YÜRÜYÜŞ VE EGZERSİZE DİKKAT
KOAH'ın sık görülen ve tedavi edilebilen bir hastalık olduğuna dikkat çeken Prof. Dr. Münevver Erdinç, “ KOAH kalıcı hava yolu kısıtlılığı ile karakterizedir, genellikle ilerleyicidir ve havayolu ve akciğerlerde zararlı gaz ve partiküllere karşı kronik enflamatuvar (iltihap) ile birliktedir. Öksürük, balgam, nefes darlığı gibi belirtilerle kendini gösterir. Sigara kullanımı kalıcı olarak fonksiyon kaybına neden olur. Bu hastalığın görülme sıklığı artmaktadır. 2002 yılında KOAH en sık görülen hastalıklar arasında 5. sırada iken bu rakamın 2030 yılında daha üst sıralara tırmanacağı öngörülmektedir. Hamilelikte içilen sigara, genetik faktörler, çevresel ve mesleki nedenler, akciğer gelişimi, Kapalı ortamlarda ısınmak ya da yemek pişirme amacıyla kullanılan odun, tezek, gibi yakıtlar, hastalığın ortaya çıkmasına neden olur.

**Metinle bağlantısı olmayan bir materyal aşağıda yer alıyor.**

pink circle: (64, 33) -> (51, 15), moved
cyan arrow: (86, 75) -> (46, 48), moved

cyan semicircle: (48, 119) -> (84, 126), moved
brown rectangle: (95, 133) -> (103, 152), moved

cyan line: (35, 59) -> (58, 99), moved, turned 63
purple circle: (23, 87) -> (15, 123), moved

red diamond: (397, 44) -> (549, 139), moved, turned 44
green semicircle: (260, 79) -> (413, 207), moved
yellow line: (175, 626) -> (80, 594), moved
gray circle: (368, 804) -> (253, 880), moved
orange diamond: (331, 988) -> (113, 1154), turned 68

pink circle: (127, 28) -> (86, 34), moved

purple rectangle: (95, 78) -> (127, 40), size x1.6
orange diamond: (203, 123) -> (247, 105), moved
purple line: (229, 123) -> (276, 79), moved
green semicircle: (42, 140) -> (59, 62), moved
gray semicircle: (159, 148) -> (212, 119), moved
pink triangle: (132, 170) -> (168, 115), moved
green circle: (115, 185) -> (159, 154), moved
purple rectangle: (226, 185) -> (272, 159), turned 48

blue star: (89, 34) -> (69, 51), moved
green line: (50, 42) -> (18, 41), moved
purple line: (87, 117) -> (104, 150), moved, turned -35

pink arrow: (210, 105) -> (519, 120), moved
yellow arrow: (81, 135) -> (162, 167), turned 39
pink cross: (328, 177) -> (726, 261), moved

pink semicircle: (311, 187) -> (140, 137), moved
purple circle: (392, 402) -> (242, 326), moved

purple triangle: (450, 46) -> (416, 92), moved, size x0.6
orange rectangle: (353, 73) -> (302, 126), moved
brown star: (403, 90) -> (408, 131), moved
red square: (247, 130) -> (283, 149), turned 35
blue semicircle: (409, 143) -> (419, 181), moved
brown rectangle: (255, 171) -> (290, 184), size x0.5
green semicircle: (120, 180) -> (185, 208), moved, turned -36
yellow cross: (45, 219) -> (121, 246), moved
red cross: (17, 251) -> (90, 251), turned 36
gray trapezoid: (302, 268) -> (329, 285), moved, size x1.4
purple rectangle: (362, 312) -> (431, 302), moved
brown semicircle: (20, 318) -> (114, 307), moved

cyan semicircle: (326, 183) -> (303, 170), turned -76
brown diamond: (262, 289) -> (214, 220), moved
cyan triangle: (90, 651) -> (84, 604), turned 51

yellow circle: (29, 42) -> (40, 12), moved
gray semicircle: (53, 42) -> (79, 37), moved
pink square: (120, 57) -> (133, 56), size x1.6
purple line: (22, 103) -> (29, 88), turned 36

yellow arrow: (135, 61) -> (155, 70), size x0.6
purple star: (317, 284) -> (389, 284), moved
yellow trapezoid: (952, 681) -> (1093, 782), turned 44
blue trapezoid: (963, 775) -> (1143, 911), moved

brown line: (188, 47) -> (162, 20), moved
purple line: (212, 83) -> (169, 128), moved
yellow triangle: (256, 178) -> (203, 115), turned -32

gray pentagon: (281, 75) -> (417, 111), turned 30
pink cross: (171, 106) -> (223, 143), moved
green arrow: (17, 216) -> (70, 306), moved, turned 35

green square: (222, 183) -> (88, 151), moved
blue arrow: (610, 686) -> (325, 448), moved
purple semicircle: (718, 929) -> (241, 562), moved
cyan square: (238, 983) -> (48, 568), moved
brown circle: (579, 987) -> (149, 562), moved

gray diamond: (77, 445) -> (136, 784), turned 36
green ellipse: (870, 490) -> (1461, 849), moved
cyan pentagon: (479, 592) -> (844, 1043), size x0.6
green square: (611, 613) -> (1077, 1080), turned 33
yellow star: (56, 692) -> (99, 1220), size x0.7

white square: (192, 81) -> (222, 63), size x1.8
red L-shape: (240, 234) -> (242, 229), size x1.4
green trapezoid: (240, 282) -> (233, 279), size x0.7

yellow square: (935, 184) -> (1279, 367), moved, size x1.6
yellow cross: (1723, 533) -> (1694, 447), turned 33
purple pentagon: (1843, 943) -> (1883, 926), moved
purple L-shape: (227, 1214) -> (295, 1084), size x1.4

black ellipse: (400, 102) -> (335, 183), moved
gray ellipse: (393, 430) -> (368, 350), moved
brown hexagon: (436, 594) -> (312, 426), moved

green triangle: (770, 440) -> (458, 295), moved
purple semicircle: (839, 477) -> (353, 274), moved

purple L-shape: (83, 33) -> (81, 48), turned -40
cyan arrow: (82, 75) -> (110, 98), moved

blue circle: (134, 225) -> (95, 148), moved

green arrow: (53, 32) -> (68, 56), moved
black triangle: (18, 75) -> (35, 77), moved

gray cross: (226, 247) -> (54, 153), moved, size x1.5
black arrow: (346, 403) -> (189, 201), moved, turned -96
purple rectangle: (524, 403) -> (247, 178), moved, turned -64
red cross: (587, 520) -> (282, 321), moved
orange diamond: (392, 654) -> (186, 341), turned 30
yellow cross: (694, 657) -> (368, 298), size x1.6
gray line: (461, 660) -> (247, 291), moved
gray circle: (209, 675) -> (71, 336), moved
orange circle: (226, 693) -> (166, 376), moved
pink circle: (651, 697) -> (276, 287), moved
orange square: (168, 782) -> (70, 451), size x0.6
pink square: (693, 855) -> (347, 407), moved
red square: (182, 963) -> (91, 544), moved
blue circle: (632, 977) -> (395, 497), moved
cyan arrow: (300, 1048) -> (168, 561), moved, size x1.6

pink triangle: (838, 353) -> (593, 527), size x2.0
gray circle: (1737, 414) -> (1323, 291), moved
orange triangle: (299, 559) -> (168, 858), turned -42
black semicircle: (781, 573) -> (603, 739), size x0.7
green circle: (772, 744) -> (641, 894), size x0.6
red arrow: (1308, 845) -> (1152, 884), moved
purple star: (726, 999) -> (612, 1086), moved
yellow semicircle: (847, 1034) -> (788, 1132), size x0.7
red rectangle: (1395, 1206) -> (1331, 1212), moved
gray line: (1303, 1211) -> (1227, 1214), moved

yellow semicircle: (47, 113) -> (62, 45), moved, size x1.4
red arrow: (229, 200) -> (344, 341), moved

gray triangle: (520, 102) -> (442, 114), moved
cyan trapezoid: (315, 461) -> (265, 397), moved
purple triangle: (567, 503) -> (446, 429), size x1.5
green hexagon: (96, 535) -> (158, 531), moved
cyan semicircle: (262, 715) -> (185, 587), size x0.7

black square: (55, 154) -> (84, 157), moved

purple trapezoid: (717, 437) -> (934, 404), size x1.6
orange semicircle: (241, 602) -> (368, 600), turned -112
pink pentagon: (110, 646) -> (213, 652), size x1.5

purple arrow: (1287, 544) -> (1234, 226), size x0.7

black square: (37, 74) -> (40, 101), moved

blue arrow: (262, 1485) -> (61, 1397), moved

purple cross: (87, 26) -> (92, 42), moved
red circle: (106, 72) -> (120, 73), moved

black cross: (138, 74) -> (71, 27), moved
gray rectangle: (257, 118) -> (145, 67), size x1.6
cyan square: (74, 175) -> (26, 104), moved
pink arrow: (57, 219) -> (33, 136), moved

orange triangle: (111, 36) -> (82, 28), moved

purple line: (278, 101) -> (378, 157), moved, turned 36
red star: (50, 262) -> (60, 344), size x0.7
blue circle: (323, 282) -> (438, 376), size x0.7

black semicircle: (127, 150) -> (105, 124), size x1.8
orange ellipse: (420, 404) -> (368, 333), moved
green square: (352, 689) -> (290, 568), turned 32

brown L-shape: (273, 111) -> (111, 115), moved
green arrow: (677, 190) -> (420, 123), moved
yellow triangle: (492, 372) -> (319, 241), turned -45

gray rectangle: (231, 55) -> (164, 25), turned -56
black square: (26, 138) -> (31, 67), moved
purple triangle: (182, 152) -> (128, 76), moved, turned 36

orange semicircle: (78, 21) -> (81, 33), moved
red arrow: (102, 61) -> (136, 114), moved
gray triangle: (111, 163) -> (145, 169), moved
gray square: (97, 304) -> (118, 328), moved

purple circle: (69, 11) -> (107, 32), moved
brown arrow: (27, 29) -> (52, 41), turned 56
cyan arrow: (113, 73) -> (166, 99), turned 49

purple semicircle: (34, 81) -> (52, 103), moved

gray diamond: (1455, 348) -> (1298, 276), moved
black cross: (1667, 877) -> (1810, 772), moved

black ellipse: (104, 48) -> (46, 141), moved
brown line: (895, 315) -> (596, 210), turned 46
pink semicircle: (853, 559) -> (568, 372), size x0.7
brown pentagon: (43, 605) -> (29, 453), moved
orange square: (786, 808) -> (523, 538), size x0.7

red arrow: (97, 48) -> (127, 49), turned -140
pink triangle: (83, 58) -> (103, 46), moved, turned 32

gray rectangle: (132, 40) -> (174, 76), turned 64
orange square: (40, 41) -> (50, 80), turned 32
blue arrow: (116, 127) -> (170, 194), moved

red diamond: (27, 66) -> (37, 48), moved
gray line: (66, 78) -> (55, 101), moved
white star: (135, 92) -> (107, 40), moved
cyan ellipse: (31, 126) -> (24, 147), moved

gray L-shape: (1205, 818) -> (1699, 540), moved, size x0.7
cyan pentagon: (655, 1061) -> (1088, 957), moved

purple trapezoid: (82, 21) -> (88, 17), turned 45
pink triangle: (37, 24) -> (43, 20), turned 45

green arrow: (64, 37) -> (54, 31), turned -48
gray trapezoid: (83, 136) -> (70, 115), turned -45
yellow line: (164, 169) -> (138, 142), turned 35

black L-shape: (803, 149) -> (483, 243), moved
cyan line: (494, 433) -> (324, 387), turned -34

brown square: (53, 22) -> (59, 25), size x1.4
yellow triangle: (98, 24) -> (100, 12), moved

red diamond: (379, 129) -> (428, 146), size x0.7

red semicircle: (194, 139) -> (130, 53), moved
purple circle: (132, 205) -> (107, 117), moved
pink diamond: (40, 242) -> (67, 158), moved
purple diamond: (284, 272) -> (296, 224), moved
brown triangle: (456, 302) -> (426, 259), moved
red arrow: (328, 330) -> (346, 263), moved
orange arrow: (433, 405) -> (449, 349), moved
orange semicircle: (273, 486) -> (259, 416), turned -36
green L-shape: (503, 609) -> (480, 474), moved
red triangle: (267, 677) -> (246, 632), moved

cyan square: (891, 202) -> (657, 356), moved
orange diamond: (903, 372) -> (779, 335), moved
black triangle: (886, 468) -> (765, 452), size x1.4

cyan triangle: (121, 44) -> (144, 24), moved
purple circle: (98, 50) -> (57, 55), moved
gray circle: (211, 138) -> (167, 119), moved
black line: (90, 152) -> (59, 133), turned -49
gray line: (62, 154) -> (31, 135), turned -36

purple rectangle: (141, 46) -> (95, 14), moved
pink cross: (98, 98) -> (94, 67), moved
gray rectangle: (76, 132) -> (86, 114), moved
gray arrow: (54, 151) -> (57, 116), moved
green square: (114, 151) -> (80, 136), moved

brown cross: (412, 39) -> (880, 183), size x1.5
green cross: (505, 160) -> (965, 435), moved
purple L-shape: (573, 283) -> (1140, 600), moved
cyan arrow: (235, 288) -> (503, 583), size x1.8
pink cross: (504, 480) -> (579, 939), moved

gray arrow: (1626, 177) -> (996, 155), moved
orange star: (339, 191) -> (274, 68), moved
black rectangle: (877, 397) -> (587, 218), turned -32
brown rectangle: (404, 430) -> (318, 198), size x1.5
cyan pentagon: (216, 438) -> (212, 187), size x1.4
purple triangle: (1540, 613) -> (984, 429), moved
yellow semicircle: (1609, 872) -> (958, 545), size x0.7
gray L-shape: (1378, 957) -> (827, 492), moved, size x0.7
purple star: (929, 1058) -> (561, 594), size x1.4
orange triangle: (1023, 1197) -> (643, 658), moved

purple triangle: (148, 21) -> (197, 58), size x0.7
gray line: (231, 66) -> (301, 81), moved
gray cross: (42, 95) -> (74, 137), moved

Tanıda öncelikle hastanın şikayetleri değerlendirilmekte ve solunum fonksiyon testleri ile akciğer grafisi gibi tetkiklerden yararlanılmaktadır. Tedavide uzman hekim gözetiminde ilaç kullanımı, akciğerlerin çalıştırılması için yürüyüş ve nefes egzersizleri önem taşır.